In my deepest and most intense ruminations of the mystery of hatred, I have felt a great sadness. I realize this is only at one step of our journey, but it is not the end-all-and-be-all (I admit this only in name, not in my truth). If anyone begins to believe the truth that everything is derived from perfect good, then there can be no hatred at all. In other words, it is a pretext of some kind that even our most sophisticated senses cannot truly fathom. How can this be? If someone curses me, hits me, kills me, or spits on me, how can we not call this hate?

In the tensions of life, we find the duality is what makes everything have meaning.

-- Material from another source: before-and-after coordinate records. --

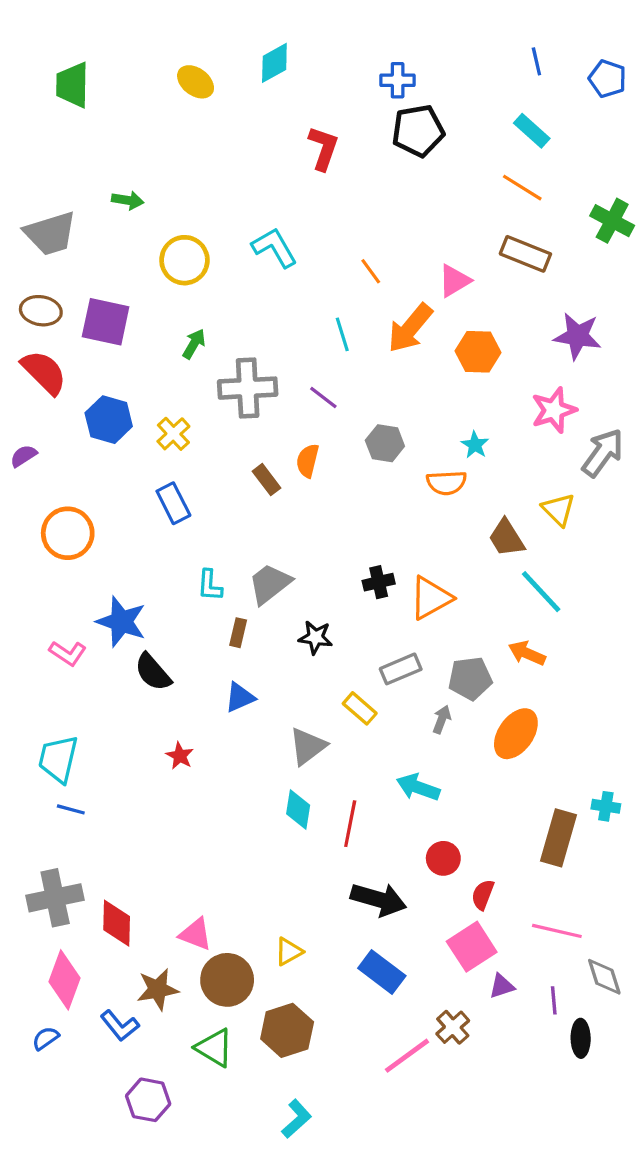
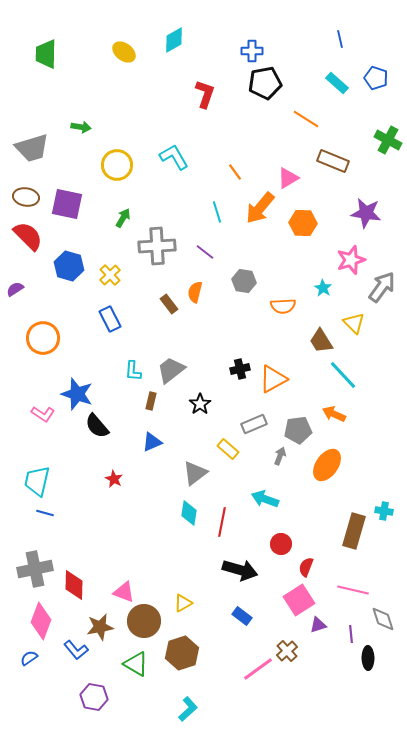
blue pentagon: (607, 79) -> (376, 78), moved
orange line: (522, 188) -> (306, 119), moved
cyan star: (475, 445) -> (323, 288), moved
black star: (315, 637) -> (200, 404), turned 30
blue rectangle: (382, 972) -> (242, 616), size x0.7

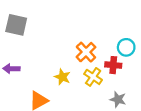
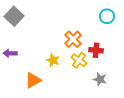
gray square: (16, 25) -> (14, 16), turned 30
cyan circle: (126, 47) -> (107, 16), moved

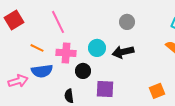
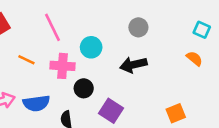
cyan circle: (97, 48) -> (91, 47), moved
blue semicircle: (42, 71) -> (36, 103), moved
purple square: (105, 89) -> (111, 111), turned 30

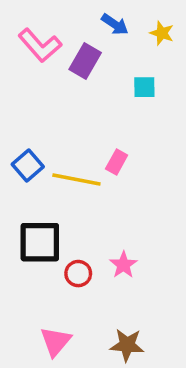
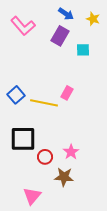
purple rectangle: (85, 61) -> (60, 36), moved
brown star: (127, 345) -> (64, 177), moved

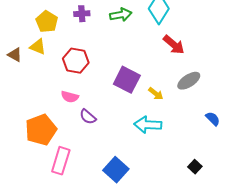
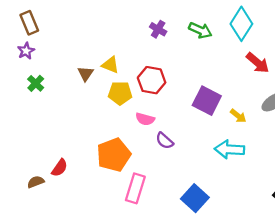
purple cross: (82, 14) -> (158, 29), turned 35
green arrow: (121, 15) -> (200, 30), turned 35
yellow pentagon: (47, 22) -> (120, 93), moved, turned -30
brown triangle: (15, 55) -> (86, 74), turned 35

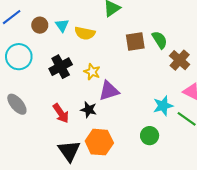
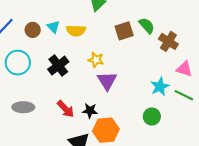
yellow star: (92, 72) -> (96, 60), moved
purple triangle: (109, 91) -> (107, 81), turned -35
gray ellipse: (17, 104) -> (23, 107), turned -40
black star: (89, 110) -> (90, 111), moved

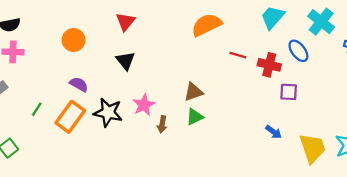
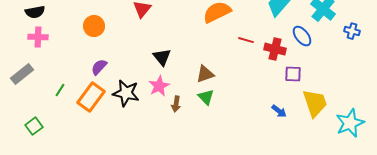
black triangle: (125, 61) -> (162, 57), moved
purple semicircle: (79, 84) -> (99, 67), turned -78
green triangle: (195, 117) -> (206, 97), turned -48
yellow trapezoid: (312, 148) -> (315, 103), moved

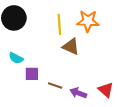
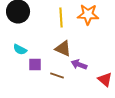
brown triangle: (71, 46) -> (63, 48), moved
purple arrow: (78, 93) -> (79, 64), moved

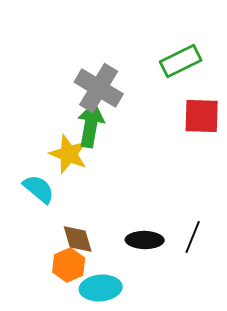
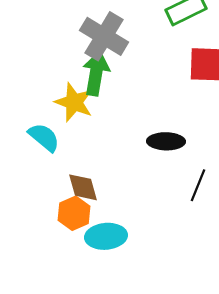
black ellipse: (145, 240) -> (166, 141), moved

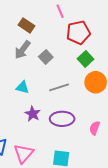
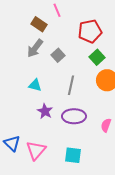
pink line: (60, 11) -> (57, 10), moved
gray line: (59, 87) -> (71, 85), turned -60

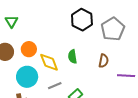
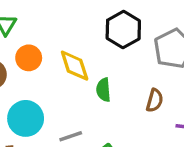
orange circle: (29, 49) -> (29, 58), moved
yellow diamond: (49, 62) -> (75, 66), moved

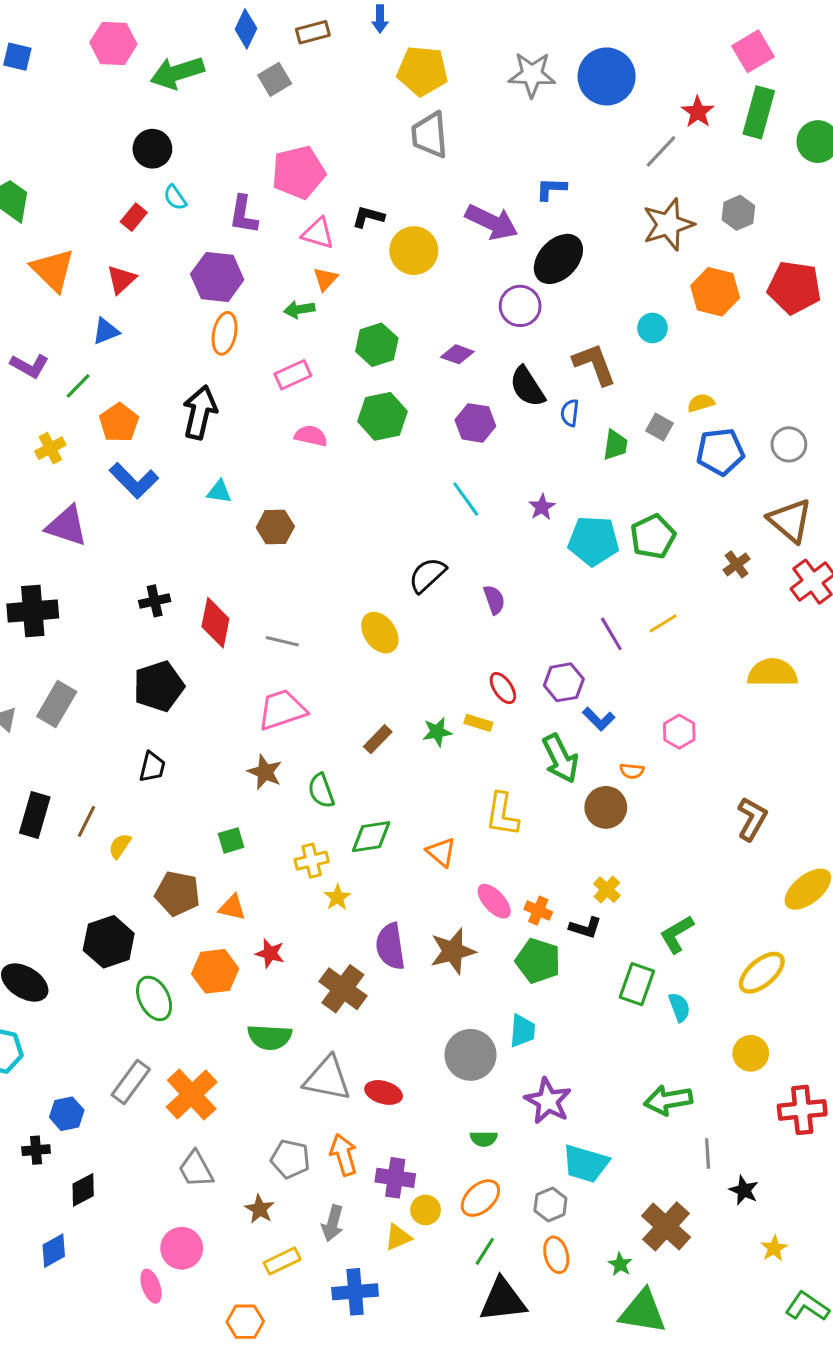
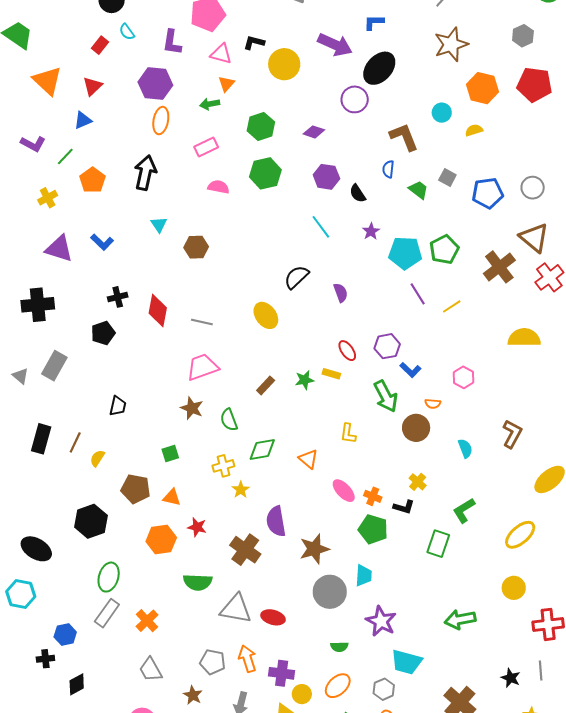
gray hexagon: (738, 213) -> (523, 36), moved
black semicircle: (527, 387) -> (358, 193), moved, size x0.7
yellow semicircle: (701, 403) -> (474, 130), moved
green trapezoid: (615, 445) -> (419, 190), turned -60
blue L-shape: (134, 481) -> (102, 242), moved, size x0.7
cyan triangle: (219, 492) -> (159, 225), turned 48
brown cross: (737, 564) -> (499, 267), size x1.8
purple line: (611, 634) -> (418, 294), moved
black pentagon: (159, 686) -> (103, 333), moved, size x0.7
yellow L-shape: (502, 814) -> (348, 434), size x0.7
brown star: (453, 951) -> (314, 549), moved
green ellipse: (154, 998) -> (109, 577), moved, turned 44
cyan semicircle: (679, 1007) -> (465, 448), moved
orange cross: (192, 1095) -> (147, 621), size x0.7
gray line: (708, 1154) -> (541, 671), moved

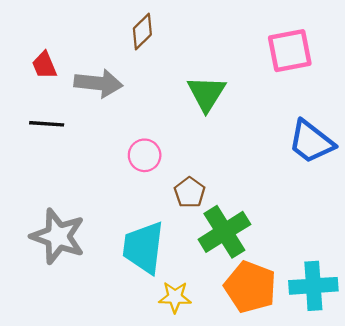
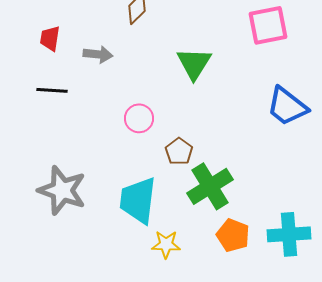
red trapezoid: (44, 65) -> (50, 38), turned 32
gray arrow: (98, 83) -> (98, 54), size x0.7
orange pentagon: (250, 287) -> (233, 235), size x0.7

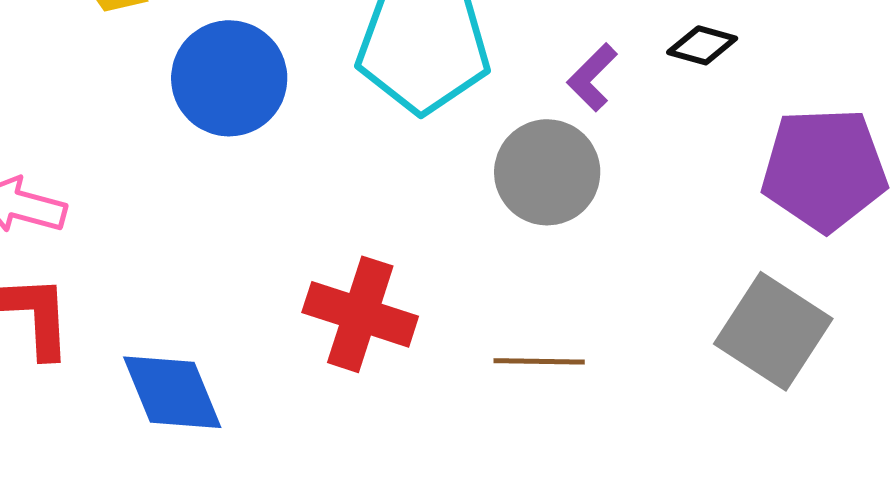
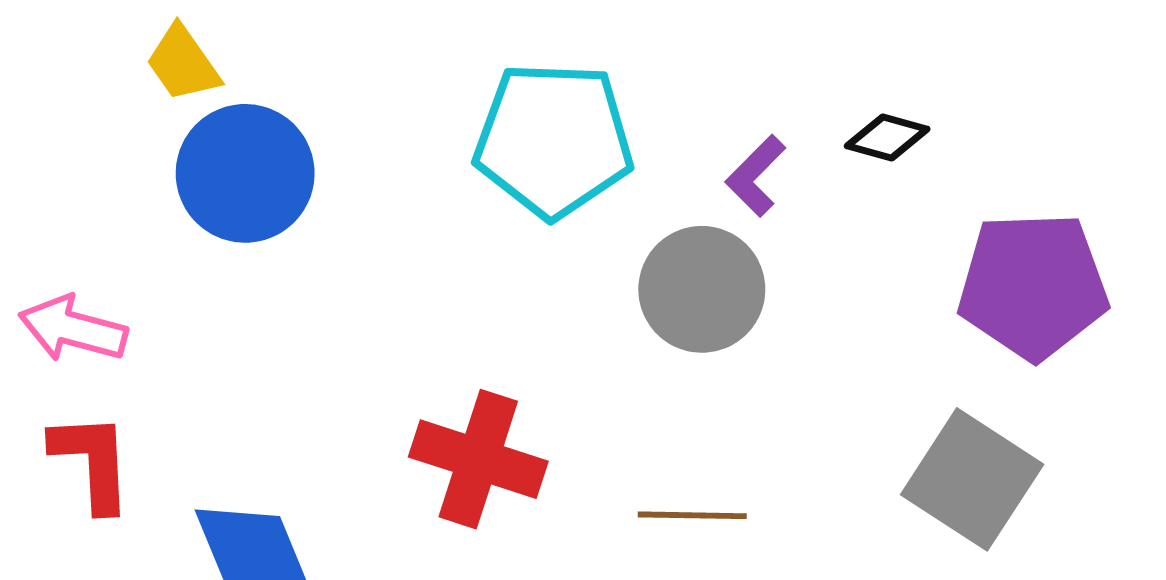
blue circle: (229, 78) -> (245, 173), moved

I was trained to study arguably the most fundamental and most important particle in the universe: the photon. In my studies, I learned the meaning of the Heisenberg Uncertainty Principle in which the momentum or position of any elementary particle (e.g., a photon) cannot be determined with any more certainty than at minimum h/4π. So many physical experiments have been done to corroborate this relationship that has lead to mysterious concepts such as quantum entanglement, wave-particle duality, and quantum probability. In other words, reality has a glitch in its fundamental meaningfulness by this Uncertainty Principle. Albeit this uncertainly is at the quantum level, its truth is absolute and therefore applies to all aspects of reality.

In fact, I was taught no electrons could ever “touch” one other. Think about that for a moment. Electrons are the outer sphere of all atoms and molecules. They could never enter into one another. Therefore, there is a kind of independence of all material particles in nature. The notion that such a truth is in place at our level is therefore worth a few moments of thought. If we accept Uncertainty and the lack of particle interpenetration, perhaps the notions of hatred at its most basic level is moot? In other words, like most of the universe (dark matter and dark energy), our understandings of the phenomena we think we know are illusory and without truth.

Yet, we feel and experience hatred, don’t we? How can this be in a world of perfect good? It is said in the most ancient wisdom of the mystery of everything that the “arm of the Lord is not short.” In other words, we cannot impugn the perfection we are taught if we believe in an essential goodness that seeded the entirety of the Universe. If the arm of the Lord is not short, than the feelings and experience of hatred point to something else. Whatever that is, is the greatest journey we can experience. Let’s believe in one another because what I know without equivocation is there is only the goodness. I write with conviction because I cannot fathom any sense otherwise. If, for example, we choose to believe in religions, the only alternative is “hell,” or punishment. Yet, if such a construct is real, how can we justify the perfection? Are there two standards?

Science teaches the unity of everything as articulated in a Higgs-Boson particle and a Big Bang singularity. In such a material world, we would logically deduce in a unity pointing to a primordial perfection rooted in goodness. How can we think otherwise if we wish to find rationality?